The reflector made at Stanford has bumps that create plasmons, which turn some of the incoming light rays by 90 degrees. So instead of bouncing off the silver and going back out of the cell, more light scatters back and forth inside the cell, giving the dye a longer time to absorb it.

The researchers made their devices by coating glass with a transparent conductive electrode on which they deposited a layer of titania nanoparticles. Then they took a quartz piece covered with 600-nanometer-wide domes and pressed it into the titania, effectively embossing it with tiny holes. Finally, they added layers of dye and silver.

“This is the first time that plasmonic structures have been applied to solid-state dye-sensitized solar cells, with a substantial increase in cell efficiency being reported,” says Kylie Catchpole, a research fellow at the Australian National University. Catchpole is using light-trapping plasmonics to increase the efficiencies of other types of thin-film solar cells.

A lot of work still needs to be done before the technology makes it to market, says Martin Green, who works on light-trapping photovoltaics at the University of New South Wales. Green says that dye-sensitized cells have “attracted enormous interest from the academic community, but they have made [little] commercial impact due to low efficiencies and doubtful durability,” compared to commercial cells.

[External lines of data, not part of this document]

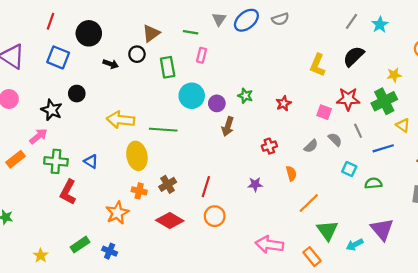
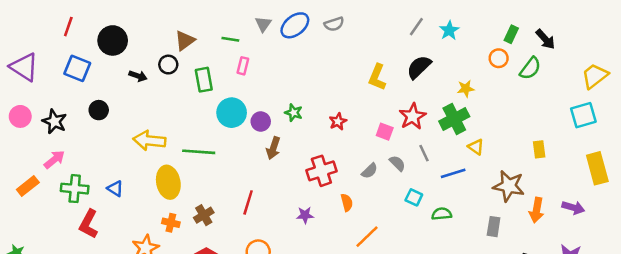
red star: (348, 99) -> (413, 116), turned -30
black star: (52, 110) -> (54, 121), moved
red cross: (269, 146) -> (321, 171), size x1.6
red line: (206, 187) -> (248, 202), moved

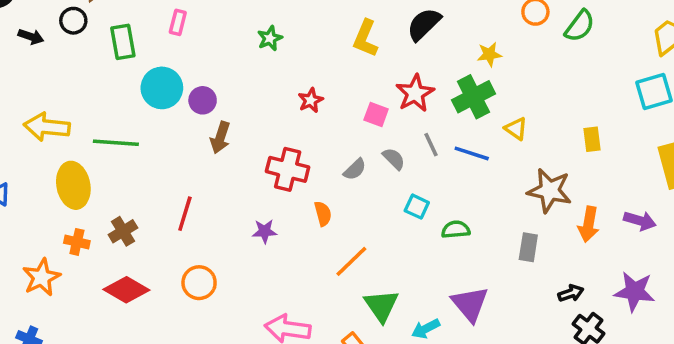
green star: (294, 113) -> (270, 38), moved, turned 30
yellow triangle: (476, 147) -> (516, 129), moved
red cross: (321, 171) -> (288, 169), turned 32
blue line: (453, 173) -> (472, 153), moved, turned 35

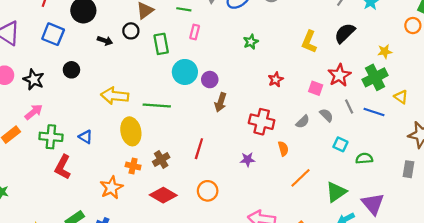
green triangle: (381, 306) -> (336, 192), moved, turned 30

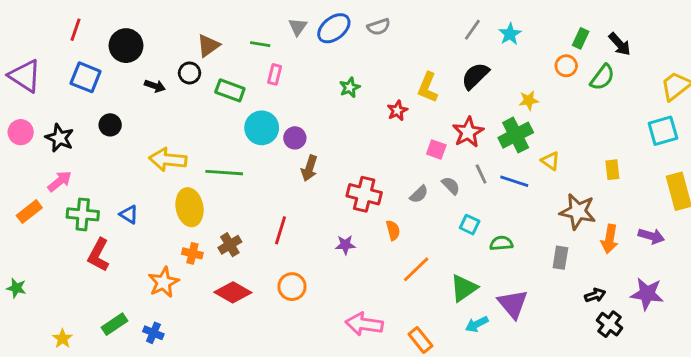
green rectangle: (161, 44) -> (230, 90), turned -60
red star: (276, 80) -> (397, 111), moved

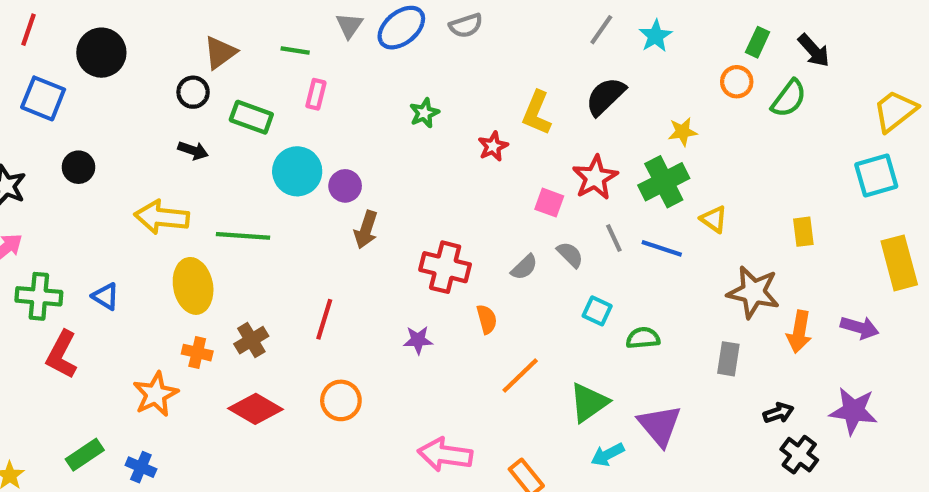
black arrow: (155, 86) -> (193, 150), moved

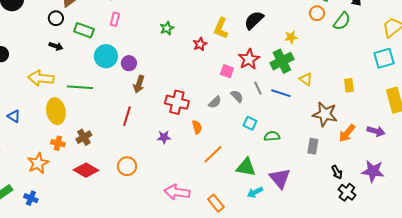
red line: (324, 319) -> (127, 116), moved
orange arrow: (799, 332) -> (347, 133), turned 30
green triangle: (589, 403) -> (246, 167), turned 45
black arrow: (778, 413) -> (337, 172), turned 80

Liquid electrolyte cells have forayed into the market, but Green is skeptical about their prospects as well.

McGehee, though, is confident that high-enough efficiencies will be possible. The researchers are now looking at creating reflectors with bumps of different sizes, heights, spacing, and patterns. By tweaking these factors, they should be able to increase the amount of light that the cells absorb. They could also explore different dyes. “There definitely seems to be a clear pathway to taking efficiencies up over 20 percent,” he says.